The man places the oval white bud in the centre of my palm. I can barely feel it’s there, it’s so light. It rolls over and the light shafting through the door illuminates the finest of fibres fraying from its edges. It looks so fragile, and yet its power was immense. Who knew a caterpillar’s cocoon could change the world?
Legend has it the lustrous thread of the silk worm was discovered in China around 2,700 BC by the emperor’s wife, Lei-tzu. She was in her garden, drinking tea in the shade of a mulberry tree, so it goes, when a silkworm cocoon fell from the branches into her cup. Fishing it out, she pulled on one of the loose threads and watched in astonishment as it unraveled. Surprised by its strength and softness, she constructed a loom and wove it into a fine fabric. On inspecting its richness, Lei-tzu ordered a grove of mulberry trees be planted to feed the silkworms, and sericulture was born. The emperor’s wife came to be worshipped as the ‘Goddess of Silk’ and China kept its production a closely guarded secret for 3,000 years, with anyone who revealed it being put to death.
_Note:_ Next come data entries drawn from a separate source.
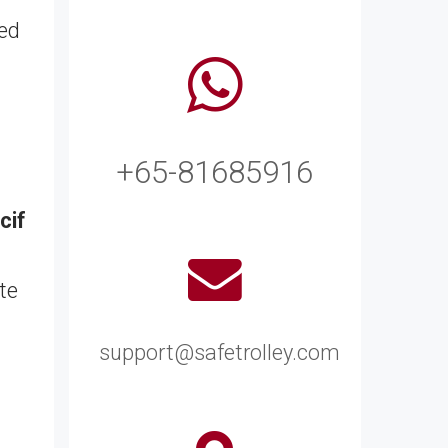
zed
+65-81685916
cif
te
support@safetrolley.com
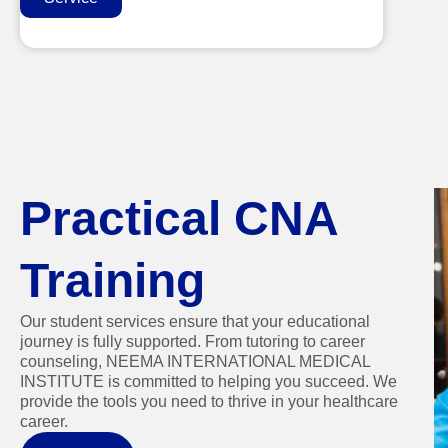
Practical CNA
Training
Our student services ensure that your educational
journey is fully supported. From tutoring to career
counseling, NEEMA INTERNATIONAL MEDICAL
INSTITUTE is committed to helping you succeed. We
provide the tools you need to thrive in your healthcare
career.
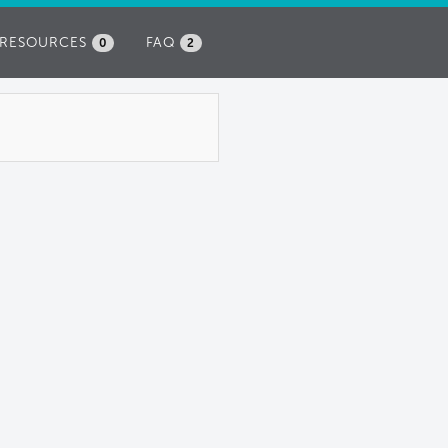
RESOURCES
FAQ
0
2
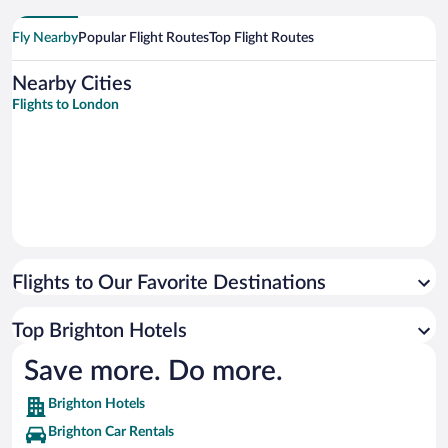
Fly Nearby
Popular Flight Routes
Top Flight Routes
Nearby Cities
Flights to London
Flights to Our Favorite Destinations
Top Brighton Hotels
Save more. Do more.
Brighton Hotels
Brighton Car Rentals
Silk was used for prestigious banners and clothing. Indeed, when we visited the Wei-Jin Tombs, near Jiayuguan, which date from AD 220-420 and contain the remains of wealthy nobles, our torches picked out intricate depictions of silk cocoons and bolts of silk fabric daubed onto the brickwork, alongside a finely rendered jewellery box.
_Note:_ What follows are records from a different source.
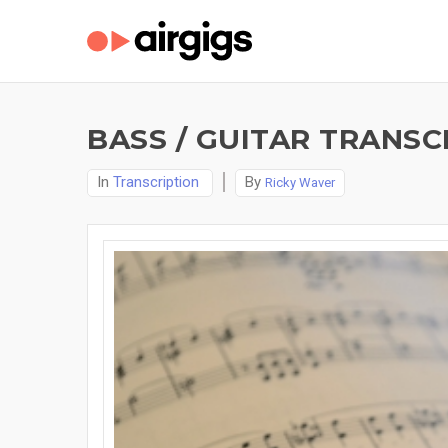
BASS / GUITAR TRANSC
In
Transcription
By
Ricky Waver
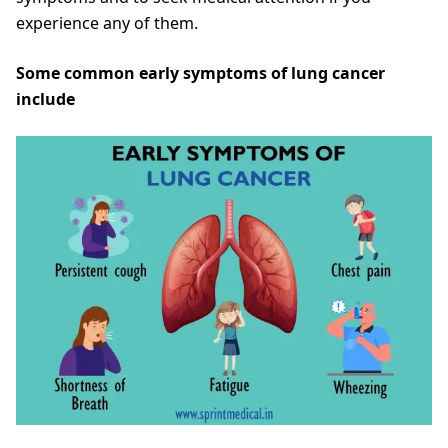
experience any of them.
Some common early symptoms of lung cancer
include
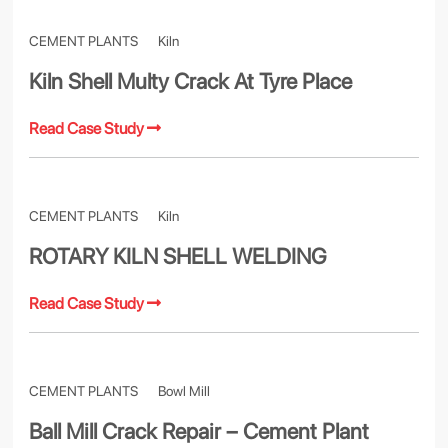
CEMENT PLANTS
Kiln
Kiln Shell Multy Crack At Tyre Place
Read Case Study
CEMENT PLANTS
Kiln
ROTARY KILN SHELL WELDING
Read Case Study
CEMENT PLANTS
Bowl Mill
Ball Mill Crack Repair – Cement Plant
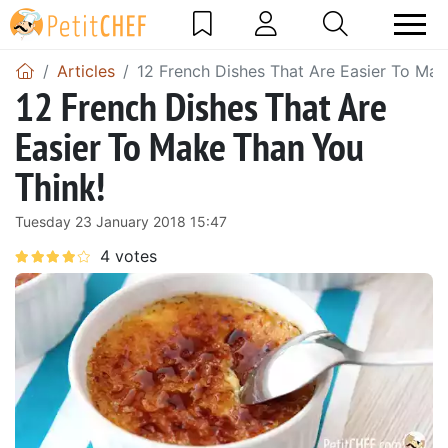
Articles
12 French Dishes That Are Easier To Mak
12 French Dishes That Are
Easier To Make Than You
Think!
Tuesday 23 January 2018 15:47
And yet the white bud I’m holding comes from the Yodgorlik Silk Factory, in the fertile Fergana district of Uzbekistan. How did the secret slip into Central Asia? It’s claimed a Chinese princess, betrothed to the King of Khotan, was asked to hide silkworms and mulberry seeds in her headdress and smuggle them across the border, as part of her dowry. Others believe two Nestorian monks, sent by the Byzantine emperor Justinian I, concealed the precious cargo inside their walking canes all the way to Constantinople. Whatever the truth, China’s monopoly came to an end and the lustrous fabric became the engine of the Silk Road from 200 BC to AD 1450, being traded for everything from jade to slaves and weapons. Six metres could buy a horse.
Everyone clamoured to attain the soft cloth: from the merchants, depicted on the murals at Afrosiab, in Samarkand, to King James I, who order a grove of mulberry trees to be planted in the grounds of St James’s Palace, so England’s silk production might rival that of France and Italy. Its trade reshaped known horizons and is vital to the history of world as we know it.
Today, Yodgorlik is the last traditional silk factory left in Central Asia. The silkworms fattened here on mulberry leaves never see a tree, yet the women here still colour the cloth with dyes made from indigo, onion skin, pomegranate and boiled walnut husk. They work the clackety-clack looms just as Lei-tzu once did. A staggering 50,000 cocoons are required to produce a single kilo of thread.
Before leaving, I watch one of the women reaching into a cauldron where the cocoons bubble like quails eggs in the boiling water. With one hand she ensnares a thread from two of them and twines them together; with the other she fishes out the small brown carcasses of the boiled worms and discards them into a nearby tin bowl. Like the millions before them, their lives were short. But for nearly 2,000 years, they had the world on a string.